What you should do: From the first line to the last, retype the records exactly without their images.

Entries shown:
____________________
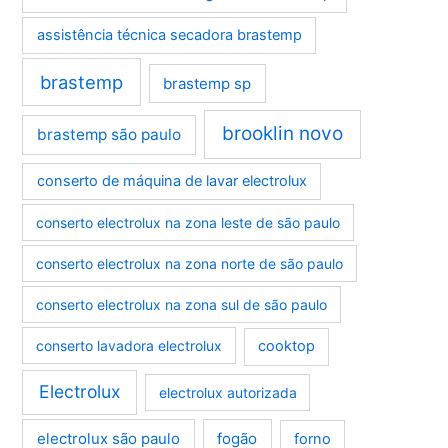
assistência técnica secadora brastemp
brastemp
brastemp sp
brooklin novo
brastemp são paulo
conserto de máquina de lavar electrolux
conserto electrolux na zona leste de são paulo
conserto electrolux na zona norte de são paulo
conserto electrolux na zona sul de são paulo
conserto lavadora electrolux
cooktop
Electrolux
electrolux autorizada
electrolux são paulo
fogão
forno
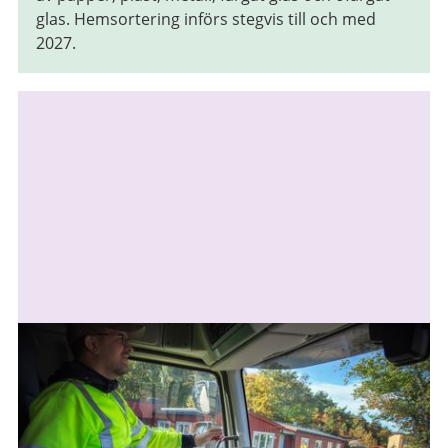
glas. Hemsortering införs stegvis till och med
2027.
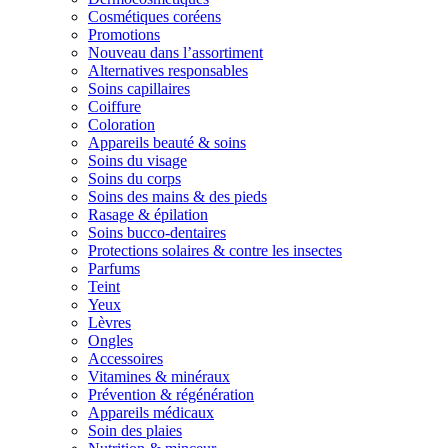
Cosmétiques coréens
Promotions
Nouveau dans l’assortiment
Alternatives responsables
Soins capillaires
Coiffure
Coloration
Appareils beauté & soins
Soins du visage
Soins du corps
Soins des mains & des pieds
Rasage & épilation
Soins bucco-dentaires
Protections solaires & contre les insectes
Parfums
Teint
Yeux
Lèvres
Ongles
Accessoires
Vitamines & minéraux
Prévention & régénération
Appareils médicaux
Soin des plaies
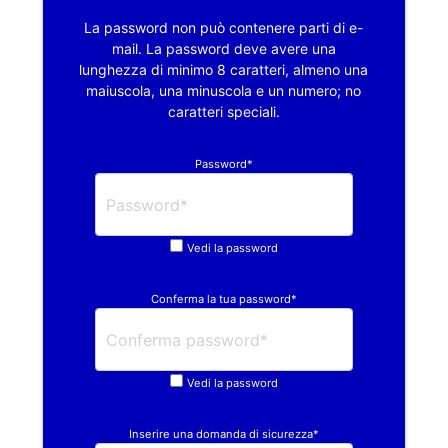
La password non può contenere parti di e-
mail. La password deve avere una
lunghezza di minimo 8 caratteri, almeno una
maiuscola, una minuscola e un numero; no
caratteri speciali.
Password*
Vedi la password
Conferma la tua password*
Vedi la password
Inserire una domanda di sicurezza*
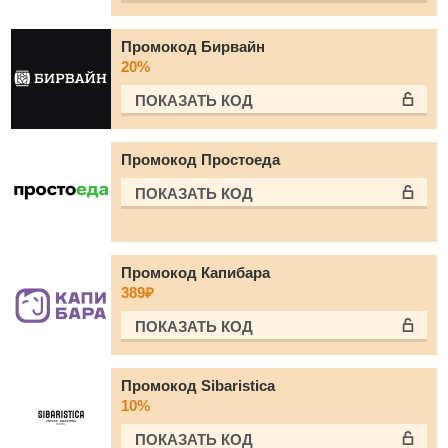
Промокод Бирвайн
20%
ПОКАЗАТЬ КОД
Промокод Простоеда
ПОКАЗАТЬ КОД
Промокод Капибара
389₽
ПОКАЗАТЬ КОД
Промокод Sibaristica
10%
ПОКАЗАТЬ КОД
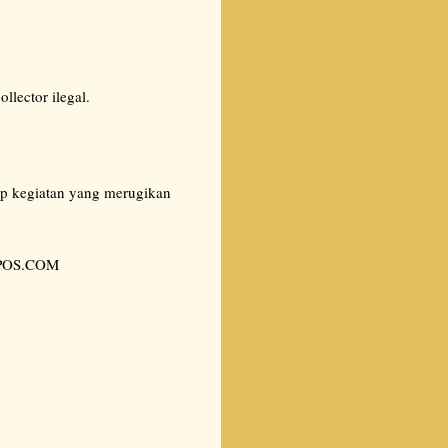
lector ilegal.
ap kegiatan yang merugikan
ASPOS.COM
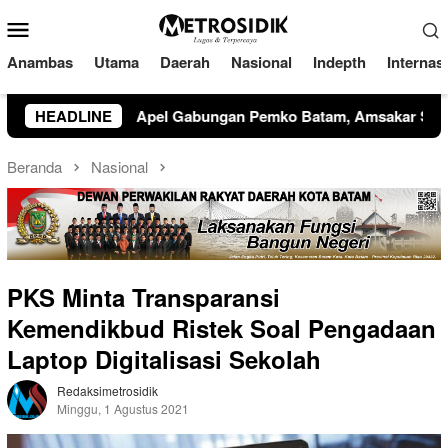
Loncat
Menu
ke
Mobile
konten
Anambas
Utama
Daerah
Nasional
Indepth
Internas
o Batam, Amsakar Soroti Kinerja OPD dan Optimalisasi Penda
HEADLINE
Beranda
Nasional
PKS Minta Transparansi
Kemendikbud Ristek Soal Pengadaan
Laptop Digitalisasi Sekolah
Redaksimetrosidik
Minggu, 1 Agustus 2021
____________________
Task solution:
assistência técnica secadora brastemp
brastemp
brastemp sp
brooklin novo
brastemp são paulo
conserto de máquina de lavar electrolux
conserto electrolux na zona leste de são paulo
conserto electrolux na zona norte de são paulo
conserto electrolux na zona sul de são paulo
conserto lavadora electrolux
cooktop
Electrolux
electrolux autorizada
electrolux são paulo
fogão
forno
glas. Hemsortering införs stegvis till och med
2027.
Cosmétiques coréens
Promotions
Nouveau dans l’assortiment
Alternatives responsables
Soins capillaires
Coiffure
Coloration
Appareils beauté & soins
Soins du visage
Soins du corps
Soins des mains & des pieds
Rasage & épilation
Soins bucco-dentaires
Protections solaires & contre les insectes
Parfums
Teint
Yeux
Lèvres
Ongles
Accessoires
Vitamines & minéraux
Prévention & régénération
Appareils médicaux
Soin des plaies
La password non può contenere parti di e-
mail. La password deve avere una
lunghezza di minimo 8 caratteri, almeno una
maiuscola, una minuscola e un numero; no
caratteri speciali.
Password*
Vedi la password
Conferma la tua password*
Vedi la password
Inserire una domanda di sicurezza*
Промокод Бирвайн
20%
ПОКАЗАТЬ КОД
Промокод Простоеда
ПОКАЗАТЬ КОД
Промокод Капибара
389₽
ПОКАЗАТЬ КОД
Промокод Sibaristica
10%
ПОКАЗАТЬ КОД
lector ilegal.
ap kegiatan yang merugikan
ASPOS.COM
Loncat
Menu
ke
Mobile
konten
Anambas
Utama
Daerah
Nasional
Indepth
Internas
o Batam, Amsakar Soroti Kinerja OPD dan Optimalisasi Penda
HEADLINE
Beranda
Nasional
PKS Minta Transparansi
Kemendikbud Ristek Soal Pengadaan
Laptop Digitalisasi Sekolah
Redaksimetrosidik
Minggu, 1 Agustus 2021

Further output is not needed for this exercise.